If you are preparing to go on a travel adventure, you may be keen to keep a journal. It’s a great way to capture your experiences. It is easy to keep up to date for the first week or two and your motivation is high. However despite your best intentions the trip takes on a life of its own and the journal sinks further and further down into the depths of your rucksack. You start to miss a few days and then the task seems more and more onerous. You begin to feel stressed. You need to catch up! So you quickly write a fairly boring account of where you went, what you saw and what you ate or you just don’t bother. Much later, when the adventure is over, you wish you’d had the willpower to finish the journal or take the time to make it more interesting. I came across an alternative approach by accident.

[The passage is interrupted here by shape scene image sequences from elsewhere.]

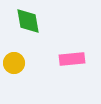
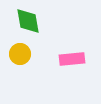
yellow circle: moved 6 px right, 9 px up
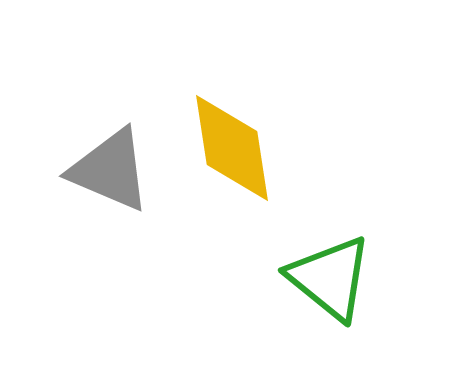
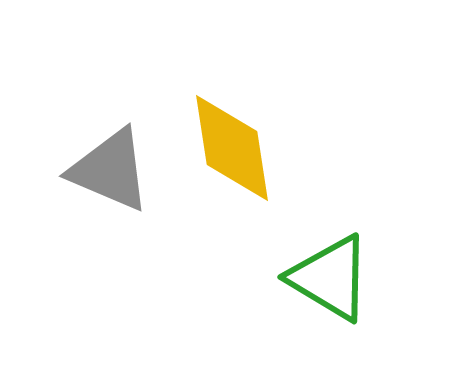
green triangle: rotated 8 degrees counterclockwise
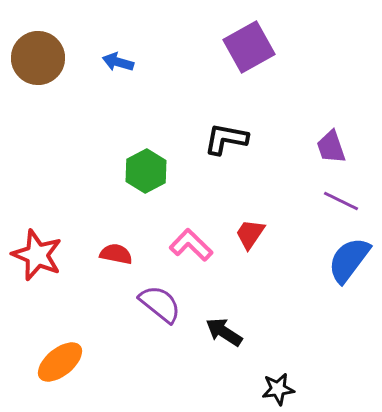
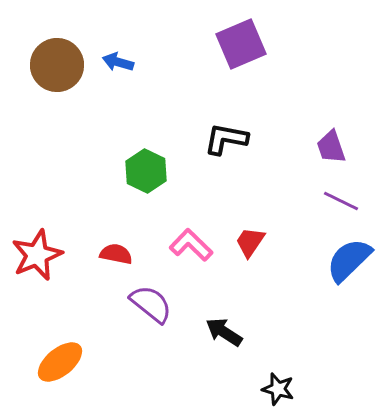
purple square: moved 8 px left, 3 px up; rotated 6 degrees clockwise
brown circle: moved 19 px right, 7 px down
green hexagon: rotated 6 degrees counterclockwise
red trapezoid: moved 8 px down
red star: rotated 27 degrees clockwise
blue semicircle: rotated 9 degrees clockwise
purple semicircle: moved 9 px left
black star: rotated 24 degrees clockwise
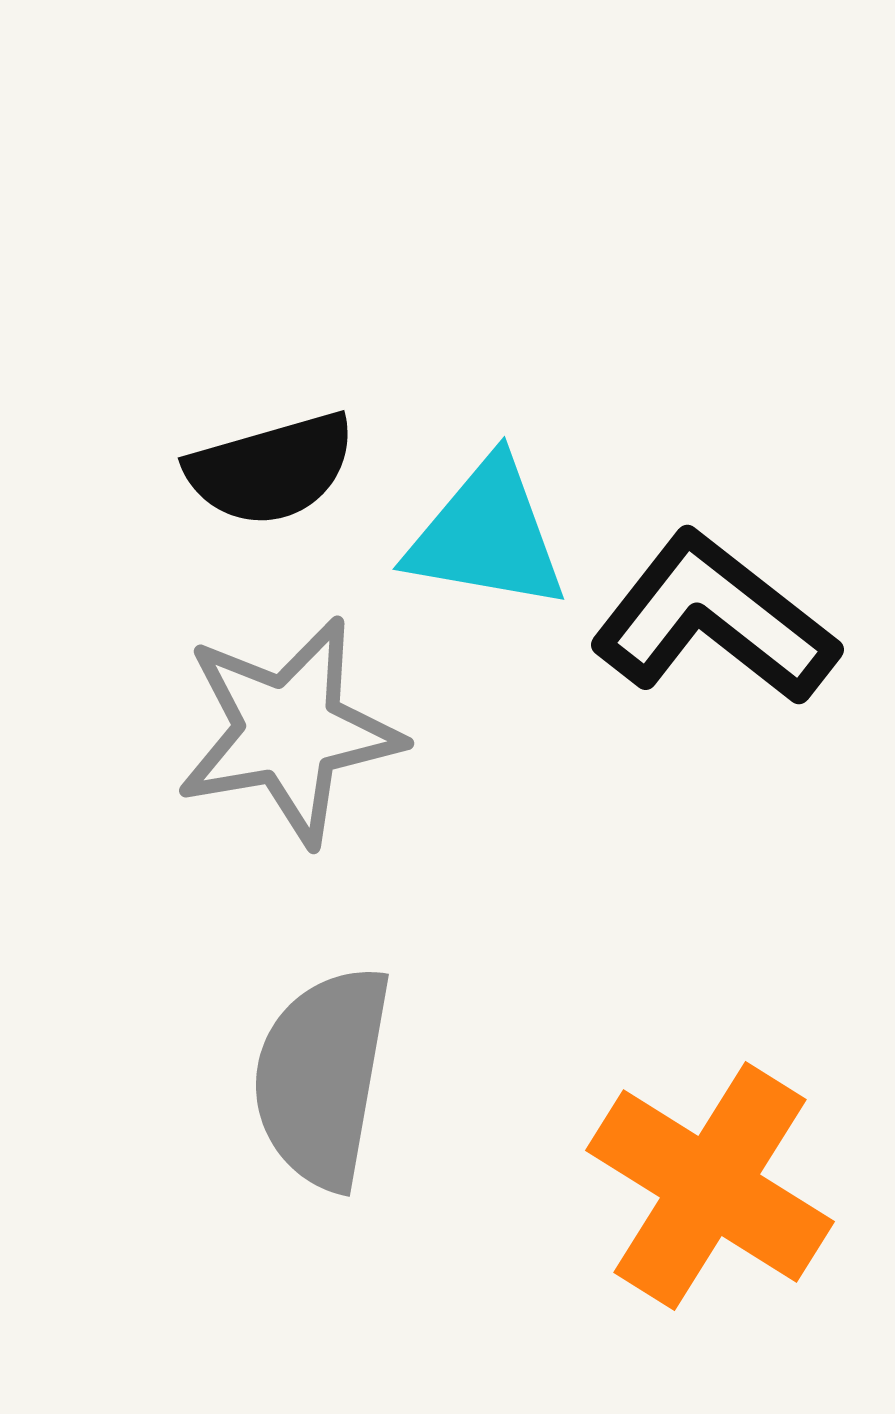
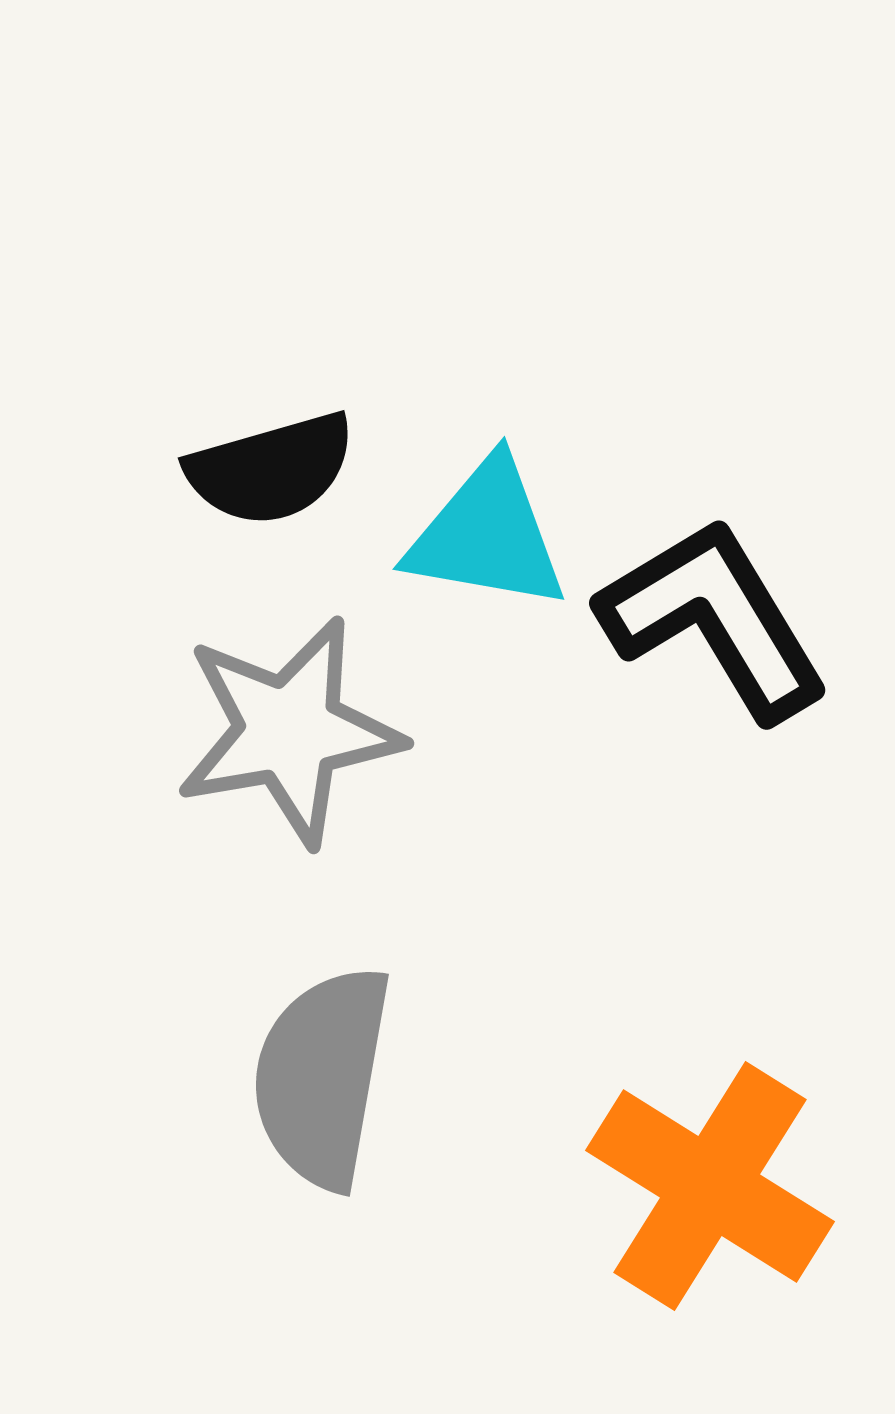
black L-shape: rotated 21 degrees clockwise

My life-long, best friend, Mary, gave me a wonderful notebook to take to Uganda to record all the quirky parts of the adventure. “I’m Not Here Right Now” is the title on the front cover. Lots of friends and family also wrote messages, challenges and instructions at the top of each page. My job was to record the interesting bits – the anecdotes, conversations, interesting sights, challenges, street posters – anything really that was funny or sad or interesting – linked to the quotes. It was so easy to do and didn’t have to be either coherent or in chronological order. I kept a journal too – it was part of the trip’s requirement. But when I look back at my Uganda memories, it is always this notebook that I reach for. It was also incredibly useful while I was there. When I had a tough day, felt out of my depth or just plain homesick – reading all the messages, challenges and best wishes of those who mattered most to me, always cheered me up. It was one of my most precious possessions and still is.
So as you are preparing to go on your own adventure – consider an alternative approach to keeping a journal.